§ RECORDS FOR PROCESSING
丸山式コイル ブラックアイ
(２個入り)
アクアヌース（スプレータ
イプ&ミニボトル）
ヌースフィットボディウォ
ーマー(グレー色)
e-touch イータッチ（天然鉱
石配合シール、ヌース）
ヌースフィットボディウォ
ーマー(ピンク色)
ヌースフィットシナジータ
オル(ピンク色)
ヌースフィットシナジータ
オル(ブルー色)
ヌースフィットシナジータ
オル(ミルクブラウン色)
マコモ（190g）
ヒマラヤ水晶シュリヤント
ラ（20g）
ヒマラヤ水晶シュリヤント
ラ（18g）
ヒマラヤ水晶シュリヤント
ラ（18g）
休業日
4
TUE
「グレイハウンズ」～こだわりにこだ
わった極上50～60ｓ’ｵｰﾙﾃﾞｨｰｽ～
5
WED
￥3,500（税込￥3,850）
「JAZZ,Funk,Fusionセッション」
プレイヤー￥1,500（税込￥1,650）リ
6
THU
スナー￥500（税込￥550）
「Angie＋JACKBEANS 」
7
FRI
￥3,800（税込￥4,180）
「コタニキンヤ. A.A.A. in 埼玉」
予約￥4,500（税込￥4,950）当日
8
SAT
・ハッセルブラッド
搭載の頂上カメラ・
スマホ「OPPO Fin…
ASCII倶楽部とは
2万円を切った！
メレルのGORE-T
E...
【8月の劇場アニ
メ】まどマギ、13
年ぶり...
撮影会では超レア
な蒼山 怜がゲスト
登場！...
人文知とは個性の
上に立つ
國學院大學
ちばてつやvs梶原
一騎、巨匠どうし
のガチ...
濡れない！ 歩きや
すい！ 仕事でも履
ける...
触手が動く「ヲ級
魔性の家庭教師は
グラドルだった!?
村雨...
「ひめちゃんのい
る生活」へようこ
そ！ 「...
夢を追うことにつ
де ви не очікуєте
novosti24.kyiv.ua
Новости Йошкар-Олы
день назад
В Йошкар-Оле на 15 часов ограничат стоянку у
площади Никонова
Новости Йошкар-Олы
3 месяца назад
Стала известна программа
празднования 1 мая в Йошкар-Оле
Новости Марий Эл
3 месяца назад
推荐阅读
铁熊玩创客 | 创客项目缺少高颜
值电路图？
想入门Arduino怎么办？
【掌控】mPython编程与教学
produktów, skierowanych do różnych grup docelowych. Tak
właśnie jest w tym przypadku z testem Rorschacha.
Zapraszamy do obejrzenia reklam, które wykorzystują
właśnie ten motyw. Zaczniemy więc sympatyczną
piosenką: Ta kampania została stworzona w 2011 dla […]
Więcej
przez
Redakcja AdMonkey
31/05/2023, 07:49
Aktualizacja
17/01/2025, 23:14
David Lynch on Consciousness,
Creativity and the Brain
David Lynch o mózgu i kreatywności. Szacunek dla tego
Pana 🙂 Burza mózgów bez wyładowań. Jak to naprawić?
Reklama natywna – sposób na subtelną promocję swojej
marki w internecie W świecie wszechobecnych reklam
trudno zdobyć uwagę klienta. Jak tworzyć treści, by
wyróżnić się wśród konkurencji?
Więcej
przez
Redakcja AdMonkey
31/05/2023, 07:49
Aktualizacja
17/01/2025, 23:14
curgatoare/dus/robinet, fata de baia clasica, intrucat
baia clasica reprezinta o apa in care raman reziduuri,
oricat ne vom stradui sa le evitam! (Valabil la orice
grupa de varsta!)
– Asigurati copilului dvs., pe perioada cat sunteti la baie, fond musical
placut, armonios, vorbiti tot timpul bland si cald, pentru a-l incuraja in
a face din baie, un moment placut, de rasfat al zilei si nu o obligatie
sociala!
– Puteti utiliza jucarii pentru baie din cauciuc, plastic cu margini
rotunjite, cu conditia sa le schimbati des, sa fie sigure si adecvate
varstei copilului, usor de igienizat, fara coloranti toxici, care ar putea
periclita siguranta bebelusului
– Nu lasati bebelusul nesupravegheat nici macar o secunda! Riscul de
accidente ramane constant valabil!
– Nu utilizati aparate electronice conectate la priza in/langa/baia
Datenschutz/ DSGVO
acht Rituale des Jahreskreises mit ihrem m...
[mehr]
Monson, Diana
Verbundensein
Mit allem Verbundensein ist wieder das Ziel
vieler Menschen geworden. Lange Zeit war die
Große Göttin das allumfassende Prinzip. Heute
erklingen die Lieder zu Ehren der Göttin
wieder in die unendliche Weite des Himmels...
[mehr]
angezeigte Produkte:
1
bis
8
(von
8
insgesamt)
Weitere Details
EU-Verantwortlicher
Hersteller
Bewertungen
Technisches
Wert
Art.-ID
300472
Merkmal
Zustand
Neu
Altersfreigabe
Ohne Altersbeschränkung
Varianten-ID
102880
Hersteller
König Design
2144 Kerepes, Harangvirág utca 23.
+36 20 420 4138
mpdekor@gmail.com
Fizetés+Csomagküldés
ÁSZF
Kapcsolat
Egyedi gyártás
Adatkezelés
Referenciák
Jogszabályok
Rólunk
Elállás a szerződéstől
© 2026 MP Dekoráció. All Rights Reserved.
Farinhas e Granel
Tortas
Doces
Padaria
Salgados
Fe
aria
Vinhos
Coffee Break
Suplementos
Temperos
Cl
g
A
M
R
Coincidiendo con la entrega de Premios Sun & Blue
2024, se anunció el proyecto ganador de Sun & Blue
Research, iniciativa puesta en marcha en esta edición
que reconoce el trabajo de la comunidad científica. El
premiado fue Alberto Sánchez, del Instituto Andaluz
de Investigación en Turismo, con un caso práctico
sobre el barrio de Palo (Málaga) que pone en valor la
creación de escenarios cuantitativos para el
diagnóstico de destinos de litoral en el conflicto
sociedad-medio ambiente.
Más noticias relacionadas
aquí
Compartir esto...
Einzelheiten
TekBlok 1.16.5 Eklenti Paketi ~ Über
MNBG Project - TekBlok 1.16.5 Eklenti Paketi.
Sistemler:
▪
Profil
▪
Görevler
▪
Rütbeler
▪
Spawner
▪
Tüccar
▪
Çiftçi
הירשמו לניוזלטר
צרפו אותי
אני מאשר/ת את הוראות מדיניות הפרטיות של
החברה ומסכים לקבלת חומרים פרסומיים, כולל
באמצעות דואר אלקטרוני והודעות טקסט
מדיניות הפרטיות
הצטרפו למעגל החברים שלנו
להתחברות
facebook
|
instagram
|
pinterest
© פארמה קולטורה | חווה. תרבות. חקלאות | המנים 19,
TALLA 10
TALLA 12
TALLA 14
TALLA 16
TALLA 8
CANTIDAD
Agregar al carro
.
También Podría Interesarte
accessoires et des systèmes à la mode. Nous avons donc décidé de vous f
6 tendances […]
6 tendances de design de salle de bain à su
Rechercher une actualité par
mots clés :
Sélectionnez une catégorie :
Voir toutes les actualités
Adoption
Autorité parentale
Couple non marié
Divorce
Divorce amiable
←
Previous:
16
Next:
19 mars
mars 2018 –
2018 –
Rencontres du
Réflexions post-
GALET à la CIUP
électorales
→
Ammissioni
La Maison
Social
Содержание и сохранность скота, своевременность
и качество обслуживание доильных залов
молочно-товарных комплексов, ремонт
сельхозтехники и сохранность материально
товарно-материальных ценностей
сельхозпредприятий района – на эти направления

§ PROBLEM DETAILS
Each of the records above is to be reproduced word for word.

§ PROBLEM SOLUTION
丸山式コイル ブラックアイ
(２個入り)
アクアヌース（スプレータ
イプ&ミニボトル）
ヌースフィットボディウォ
ーマー(グレー色)
e-touch イータッチ（天然鉱
石配合シール、ヌース）
ヌースフィットボディウォ
ーマー(ピンク色)
ヌースフィットシナジータ
オル(ピンク色)
ヌースフィットシナジータ
オル(ブルー色)
ヌースフィットシナジータ
オル(ミルクブラウン色)
マコモ（190g）
ヒマラヤ水晶シュリヤント
ラ（20g）
ヒマラヤ水晶シュリヤント
ラ（18g）
ヒマラヤ水晶シュリヤント
ラ（18g）
休業日
4
TUE
「グレイハウンズ」～こだわりにこだ
わった極上50～60ｓ’ｵｰﾙﾃﾞｨｰｽ～
5
WED
￥3,500（税込￥3,850）
「JAZZ,Funk,Fusionセッション」
プレイヤー￥1,500（税込￥1,650）リ
6
THU
スナー￥500（税込￥550）
「Angie＋JACKBEANS 」
7
FRI
￥3,800（税込￥4,180）
「コタニキンヤ. A.A.A. in 埼玉」
予約￥4,500（税込￥4,950）当日
8
SAT
・ハッセルブラッド
搭載の頂上カメラ・
スマホ「OPPO Fin…
ASCII倶楽部とは
2万円を切った！
メレルのGORE-T
E...
【8月の劇場アニ
メ】まどマギ、13
年ぶり...
撮影会では超レア
な蒼山 怜がゲスト
登場！...
人文知とは個性の
上に立つ
國學院大學
ちばてつやvs梶原
一騎、巨匠どうし
のガチ...
濡れない！ 歩きや
すい！ 仕事でも履
ける...
触手が動く「ヲ級
魔性の家庭教師は
グラドルだった!?
村雨...
「ひめちゃんのい
る生活」へようこ
そ！ 「...
夢を追うことにつ
де ви не очікуєте
novosti24.kyiv.ua
Новости Йошкар-Олы
день назад
В Йошкар-Оле на 15 часов ограничат стоянку у
площади Никонова
Новости Йошкар-Олы
3 месяца назад
Стала известна программа
празднования 1 мая в Йошкар-Оле
Новости Марий Эл
3 месяца назад
推荐阅读
铁熊玩创客 | 创客项目缺少高颜
值电路图？
想入门Arduino怎么办？
【掌控】mPython编程与教学
produktów, skierowanych do różnych grup docelowych. Tak
właśnie jest w tym przypadku z testem Rorschacha.
Zapraszamy do obejrzenia reklam, które wykorzystują
właśnie ten motyw. Zaczniemy więc sympatyczną
piosenką: Ta kampania została stworzona w 2011 dla […]
Więcej
przez
Redakcja AdMonkey
31/05/2023, 07:49
Aktualizacja
17/01/2025, 23:14
David Lynch on Consciousness,
Creativity and the Brain
David Lynch o mózgu i kreatywności. Szacunek dla tego
Pana 🙂 Burza mózgów bez wyładowań. Jak to naprawić?
Reklama natywna – sposób na subtelną promocję swojej
marki w internecie W świecie wszechobecnych reklam
trudno zdobyć uwagę klienta. Jak tworzyć treści, by
wyróżnić się wśród konkurencji?
Więcej
przez
Redakcja AdMonkey
31/05/2023, 07:49
Aktualizacja
17/01/2025, 23:14
curgatoare/dus/robinet, fata de baia clasica, intrucat
baia clasica reprezinta o apa in care raman reziduuri,
oricat ne vom stradui sa le evitam! (Valabil la orice
grupa de varsta!)
– Asigurati copilului dvs., pe perioada cat sunteti la baie, fond musical
placut, armonios, vorbiti tot timpul bland si cald, pentru a-l incuraja in
a face din baie, un moment placut, de rasfat al zilei si nu o obligatie
sociala!
– Puteti utiliza jucarii pentru baie din cauciuc, plastic cu margini
rotunjite, cu conditia sa le schimbati des, sa fie sigure si adecvate
varstei copilului, usor de igienizat, fara coloranti toxici, care ar putea
periclita siguranta bebelusului
– Nu lasati bebelusul nesupravegheat nici macar o secunda! Riscul de
accidente ramane constant valabil!
– Nu utilizati aparate electronice conectate la priza in/langa/baia
Datenschutz/ DSGVO
acht Rituale des Jahreskreises mit ihrem m...
[mehr]
Monson, Diana
Verbundensein
Mit allem Verbundensein ist wieder das Ziel
vieler Menschen geworden. Lange Zeit war die
Große Göttin das allumfassende Prinzip. Heute
erklingen die Lieder zu Ehren der Göttin
wieder in die unendliche Weite des Himmels...
[mehr]
angezeigte Produkte:
1
bis
8
(von
8
insgesamt)
Weitere Details
EU-Verantwortlicher
Hersteller
Bewertungen
Technisches
Wert
Art.-ID
300472
Merkmal
Zustand
Neu
Altersfreigabe
Ohne Altersbeschränkung
Varianten-ID
102880
Hersteller
König Design
2144 Kerepes, Harangvirág utca 23.
+36 20 420 4138
mpdekor@gmail.com
Fizetés+Csomagküldés
ÁSZF
Kapcsolat
Egyedi gyártás
Adatkezelés
Referenciák
Jogszabályok
Rólunk
Elállás a szerződéstől
© 2026 MP Dekoráció. All Rights Reserved.
Farinhas e Granel
Tortas
Doces
Padaria
Salgados
Fe
aria
Vinhos
Coffee Break
Suplementos
Temperos
Cl
g
A
M
R
Coincidiendo con la entrega de Premios Sun & Blue
2024, se anunció el proyecto ganador de Sun & Blue
Research, iniciativa puesta en marcha en esta edición
que reconoce el trabajo de la comunidad científica. El
premiado fue Alberto Sánchez, del Instituto Andaluz
de Investigación en Turismo, con un caso práctico
sobre el barrio de Palo (Málaga) que pone en valor la
creación de escenarios cuantitativos para el
diagnóstico de destinos de litoral en el conflicto
sociedad-medio ambiente.
Más noticias relacionadas
aquí
Compartir esto...
Einzelheiten
TekBlok 1.16.5 Eklenti Paketi ~ Über
MNBG Project - TekBlok 1.16.5 Eklenti Paketi.
Sistemler:
▪
Profil
▪
Görevler
▪
Rütbeler
▪
Spawner
▪
Tüccar
▪
Çiftçi
הירשמו לניוזלטר
צרפו אותי
אני מאשר/ת את הוראות מדיניות הפרטיות של
החברה ומסכים לקבלת חומרים פרסומיים, כולל
באמצעות דואר אלקטרוני והודעות טקסט
מדיניות הפרטיות
הצטרפו למעגל החברים שלנו
להתחברות
facebook
|
instagram
|
pinterest
© פארמה קולטורה | חווה. תרבות. חקלאות | המנים 19,
TALLA 10
TALLA 12
TALLA 14
TALLA 16
TALLA 8
CANTIDAD
Agregar al carro
.
También Podría Interesarte
accessoires et des systèmes à la mode. Nous avons donc décidé de vous f
6 tendances […]
6 tendances de design de salle de bain à su
Rechercher une actualité par
mots clés :
Sélectionnez une catégorie :
Voir toutes les actualités
Adoption
Autorité parentale
Couple non marié
Divorce
Divorce amiable
←
Previous:
16
Next:
19 mars
mars 2018 –
2018 –
Rencontres du
Réflexions post-
GALET à la CIUP
électorales
→
Ammissioni
La Maison
Social
Содержание и сохранность скота, своевременность
и качество обслуживание доильных залов
молочно-товарных комплексов, ремонт
сельхозтехники и сохранность материально
товарно-материальных ценностей
сельхозпредприятий района – на эти направления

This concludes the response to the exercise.